Inside PhotoroomProduct updates

Post-mortem: Photoroom API service degradation – October 11th, 2024

For the first time in years of existence, the Photoroom API experienced a major outage. In this post, we’ll cover the causes as well as the action we’re taking to ensure it doesn’t happen again.

Beginning on Friday, October 11th, 2024 at 15:33 UTC our backend services experienced a disruption that degraded performance and caused a temporary unavailability of our Background Removal API and Image Editing API for approximately 45 minutes.

The issue originated from an unexpected latency spike in one of our internal services that handles monitoring and analytics. Our backend workers became unresponsive as they waited for responses from the impacted service. As a result, new requests were queued, leading to increased wait times and eventual service unavailability.

Root Cause

The latency spike was traced back to a call made to an auxiliary monitoring and analytics service. While our code was designed to handle errors from this service, it did not include a strict enough timeout. This caused our backend workers to remain in a waiting state, unable to process other requests.

Moreover, our API includes a buffer queue to absorb temporary spikes. In case all workers are busy, requests wait in a queue. This aggravated the problem as requests piled up in the queue.

Resolution

Once we identified the root cause, we quickly shut down the auxiliary service. However, as requests were waiting in the buffer queue, this did not resolve the issue immediately. We purged the queues by disabling the traffic coming from our apps, favoring the traffic from our API customers.

The issue was fully resolved by 16:10 UTC, with normal operations resuming shortly thereafter.

Next steps

To prevent similar issues from occurring in the future, we are implementing the following actions:

  1. Timeouts: We will enforce strict timeout settings for all dependencies and services to prevent workers from being blocked for too long.

  2. Testing: Tests have already been added to ensure the API remains responsive even if non-essential services become slow or unavailable.

  3. Deployment procedure: While the timeout behavior was specified before the implementation, it was not tested in a real-life scenario. When adding dependencies on external services, we will more thoroughly test high-latency and failure behaviors to ensure they conform with our architecture design.

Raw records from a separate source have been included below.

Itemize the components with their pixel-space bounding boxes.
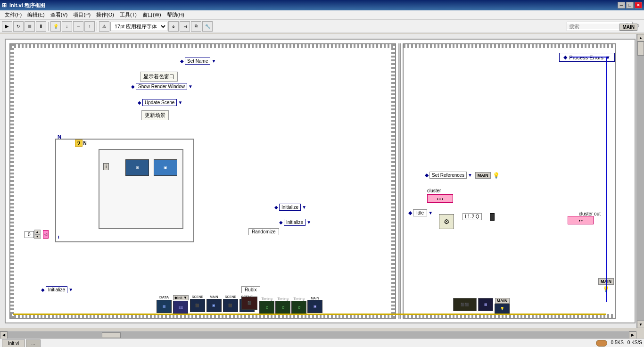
tab-1[interactable]: Init.vi xyxy=(2,339,25,347)
timing-2: Timing ⏱ xyxy=(275,297,290,314)
step-over-button[interactable]: → xyxy=(73,21,83,32)
scene-1-icon[interactable]: ⬛ xyxy=(190,299,205,312)
right-main-icon[interactable]: 💡 xyxy=(495,304,510,314)
scroll-track-right[interactable] xyxy=(637,41,644,321)
i-indicator: i xyxy=(103,163,109,170)
complex-icon-2[interactable]: ▦ xyxy=(478,298,493,311)
menu-operate[interactable]: 操作(O) xyxy=(93,10,117,19)
initialize-1-connector: ◆ Initialize ▼ xyxy=(41,286,73,293)
loop-n-value[interactable]: 9 xyxy=(75,140,83,147)
align-button[interactable]: ⫝ xyxy=(168,21,179,32)
timing-1-icon[interactable]: ⏱ xyxy=(259,301,274,314)
right-main-badge: MAIN xyxy=(495,298,510,304)
menu-window[interactable]: 窗口(W) xyxy=(140,10,164,19)
rubix-connector: Rubix xyxy=(241,286,260,293)
status-right: 0.5KS 0 KS/S xyxy=(596,340,642,347)
menu-edit[interactable]: 编辑(E) xyxy=(25,10,48,19)
shift-reg-left[interactable]: ◁ xyxy=(43,230,49,239)
scroll-left-button[interactable]: ◀ xyxy=(0,331,8,339)
scroll-track-bottom[interactable] xyxy=(8,332,629,339)
maximize-button[interactable]: □ xyxy=(626,2,634,8)
main-block: MAIN ▣ xyxy=(206,295,222,314)
main-badge-toolbar: MAIN xyxy=(619,24,637,31)
inner-block-1[interactable]: ⊞ xyxy=(125,159,149,176)
scene-block-1: SCENE ⬛ xyxy=(190,295,205,314)
cluster-out-box[interactable]: ⬧⬧ xyxy=(568,216,594,224)
menu-view[interactable]: 查看(V) xyxy=(48,10,71,19)
set-name-box[interactable]: Set Name xyxy=(185,58,210,65)
close-button[interactable]: ✕ xyxy=(635,2,642,8)
search-input[interactable] xyxy=(567,24,624,29)
timing-3-icon[interactable]: ⏱ xyxy=(291,301,306,314)
status-bar: Init.vi ... 0.5KS 0 KS/S xyxy=(0,339,644,347)
menu-tools[interactable]: 工具(T) xyxy=(117,10,140,19)
scroll-down-button[interactable]: ▼ xyxy=(637,321,644,328)
scene-1-label: SCENE xyxy=(192,295,203,298)
warn-button[interactable]: ⚠ xyxy=(99,21,109,32)
initialize-2-box[interactable]: Initialize xyxy=(279,204,301,211)
timing-1-label: Timing xyxy=(261,297,272,301)
initialize-1-box[interactable]: Initialize xyxy=(46,286,67,293)
data-icon[interactable]: ▦ xyxy=(157,300,172,313)
highlight-button[interactable]: 💡 xyxy=(50,21,61,32)
randomize-label[interactable]: Randomize xyxy=(248,228,279,235)
pause-button[interactable]: ⏸ xyxy=(36,21,46,32)
num-down-arrow[interactable]: ▼ xyxy=(34,234,41,239)
scene-block-2: SCENE ⬛ xyxy=(223,295,238,314)
complex-icon-1[interactable]: ⬛⬛ xyxy=(453,298,477,311)
cluster-box[interactable]: ⬧⬧⬧ xyxy=(427,194,453,203)
step-out-button[interactable]: ↑ xyxy=(84,21,95,32)
right-bottom-icons: ⬛⬛ ▦ MAIN 💡 xyxy=(453,298,510,314)
main-block-2-label: MAIN xyxy=(311,297,319,300)
scroll-thumb-right[interactable] xyxy=(637,41,644,56)
tab-2[interactable]: ... xyxy=(26,339,40,347)
run-cont-button[interactable]: ↻ xyxy=(13,21,24,32)
status-indicator xyxy=(596,340,607,347)
status-rate: 0 KS/S xyxy=(627,340,642,347)
scrollbar-bottom[interactable]: ◀ ▶ xyxy=(0,331,636,339)
distribute-button[interactable]: ⫤ xyxy=(180,21,190,32)
inner-block-2[interactable]: ▣ xyxy=(154,159,177,176)
right-scroll-dots-left-section xyxy=(391,44,395,318)
show-render-connector: ◆ Show Render Window ▼ xyxy=(131,83,193,90)
reorder-button[interactable]: ⧉ xyxy=(191,21,201,32)
rubix-icon-block: ⬛ xyxy=(241,297,257,314)
initialize-2-connector: ◆ Initialize ▼ xyxy=(274,204,306,211)
extra-button[interactable]: 🔧 xyxy=(202,21,213,32)
title-bar: ⊞ Init.vi 程序框图 ─ □ ✕ xyxy=(0,0,644,10)
menu-project[interactable]: 项目(P) xyxy=(70,10,93,19)
step-into-button[interactable]: ↓ xyxy=(62,21,72,32)
gear-icon-block[interactable]: ⚙ xyxy=(439,214,454,229)
scroll-thumb-bottom[interactable] xyxy=(102,332,121,338)
scrollbar-right[interactable]: ▲ ▼ xyxy=(636,34,644,328)
tab-strip: Init.vi ... xyxy=(2,339,41,347)
run-button[interactable]: ▶ xyxy=(2,21,12,32)
num-up-arrow[interactable]: ▲ xyxy=(34,230,41,234)
scene-2-icon[interactable]: ⬛ xyxy=(223,299,238,312)
abort-button[interactable]: ⏹ xyxy=(25,21,35,32)
num-ctrl-val[interactable]: 0 xyxy=(25,231,34,238)
scroll-up-button[interactable]: ▲ xyxy=(637,34,644,41)
rubix-label[interactable]: Rubix xyxy=(241,286,260,293)
show-render-box[interactable]: Show Render Window xyxy=(136,83,187,90)
main-icon[interactable]: ▣ xyxy=(206,299,222,312)
initialize-3-box[interactable]: Initialize xyxy=(284,219,305,226)
scroll-right-button[interactable]: ▶ xyxy=(629,331,636,339)
rubix-icon[interactable]: ⬛ xyxy=(241,297,257,310)
timing-2-icon[interactable]: ⏱ xyxy=(275,301,290,314)
idle-box[interactable]: Idle xyxy=(413,209,427,216)
font-dropdown[interactable]: 17pt 应用程序字体 xyxy=(110,22,167,31)
set-references-box[interactable]: Set References xyxy=(429,172,467,179)
menu-file[interactable]: 文件(F) xyxy=(2,10,25,19)
set-references-connector: ◆ Set References ▼ MAIN 💡 xyxy=(425,172,500,179)
right-blue-wire xyxy=(606,57,607,302)
menu-bar: 文件(F) 编辑(E) 查看(V) 项目(P) 操作(O) 工具(T) 窗口(W… xyxy=(0,10,644,20)
init-icon[interactable]: SS xyxy=(173,301,188,314)
main-icon-2[interactable]: ▣ xyxy=(307,300,322,313)
init-icon-block: ◆Init ▼ SS xyxy=(173,295,189,314)
update-scene-box[interactable]: Update Scene xyxy=(142,99,177,106)
canvas-area[interactable]: ◆ Set Name ▼ 显示着色窗口 ◆ Show Render Window… xyxy=(0,34,644,328)
menu-help[interactable]: 帮助(H) xyxy=(164,10,187,19)
l1-2-q-block[interactable]: L1-2 Q xyxy=(462,213,482,220)
minimize-button[interactable]: ─ xyxy=(618,2,625,8)
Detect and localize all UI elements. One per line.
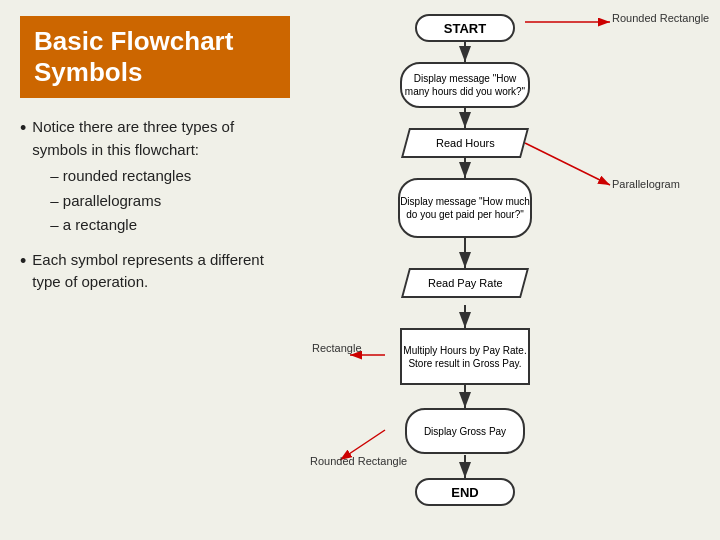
content-text: • Notice there are three types of symbol… bbox=[20, 116, 290, 294]
bullet-notice: • Notice there are three types of symbol… bbox=[20, 116, 290, 239]
bullet-each: • Each symbol represents a different typ… bbox=[20, 249, 290, 294]
node-start: START bbox=[415, 14, 515, 42]
title-line1: Basic Flowchart bbox=[34, 26, 233, 56]
node-end: END bbox=[415, 478, 515, 506]
node-read-pay: Read Pay Rate bbox=[401, 268, 529, 298]
subtype-3: a rectangle bbox=[50, 214, 290, 237]
node-display1: Display message "How many hours did you … bbox=[400, 62, 530, 108]
subtype-1: rounded rectangles bbox=[50, 165, 290, 188]
title-line2: Symbols bbox=[34, 57, 142, 87]
left-panel: Basic Flowchart Symbols • Notice there a… bbox=[0, 0, 310, 540]
node-read-hours: Read Hours bbox=[401, 128, 529, 158]
label-rounded-rect-bottom: Rounded Rectangle bbox=[310, 455, 407, 468]
sub-list: rounded rectangles parallelograms a rect… bbox=[50, 165, 290, 237]
node-multiply: Multiply Hours by Pay Rate. Store result… bbox=[400, 328, 530, 385]
each-text: Each symbol represents a different type … bbox=[32, 249, 290, 294]
label-parallelogram: Parallelogram bbox=[612, 178, 680, 191]
notice-text: Notice there are three types of symbols … bbox=[32, 118, 234, 158]
node-display2: Display message "How much do you get pai… bbox=[398, 178, 532, 238]
node-display-gross: Display Gross Pay bbox=[405, 408, 525, 454]
svg-line-10 bbox=[525, 143, 610, 185]
label-rounded-rect-top: Rounded Rectangle bbox=[612, 12, 709, 25]
title-box: Basic Flowchart Symbols bbox=[20, 16, 290, 98]
label-rectangle: Rectangle bbox=[312, 342, 362, 355]
subtype-2: parallelograms bbox=[50, 190, 290, 213]
right-panel: START Display message "How many hours di… bbox=[310, 0, 720, 540]
flowchart-container: START Display message "How many hours di… bbox=[310, 0, 720, 540]
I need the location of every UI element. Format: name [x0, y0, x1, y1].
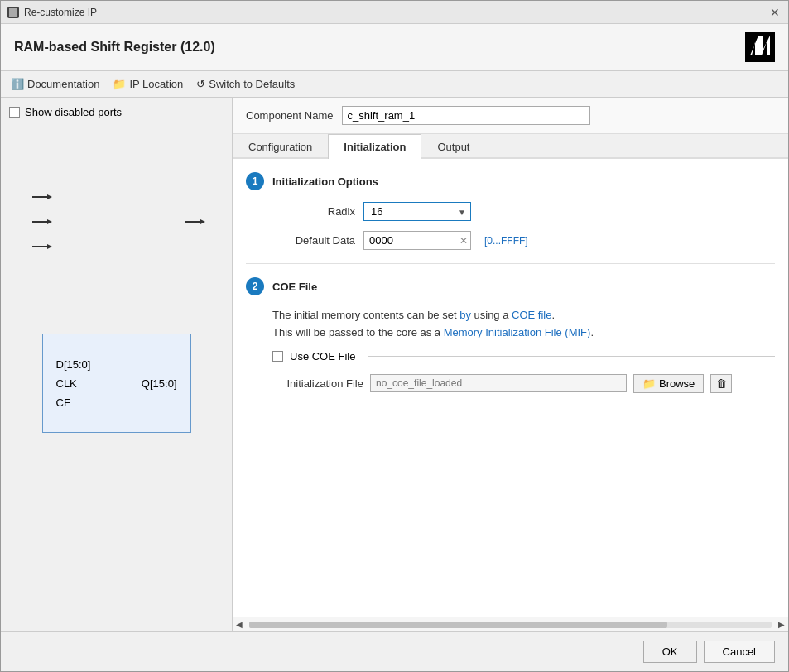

We take the reliability of the API as seriously as our customers do: the Photoroom apps - used by tens of millions - are also powered by the Photoroom API and this outage affected our users. We sincerely apologize for any inconvenience caused to our API customers.

Timeline of Events (UTC time):

  • 15:33: Latency spikes begin affecting backend services.

  • 15:37: First system alert received.

  • 15:50: Issue is identified, and the analytics service is shut down.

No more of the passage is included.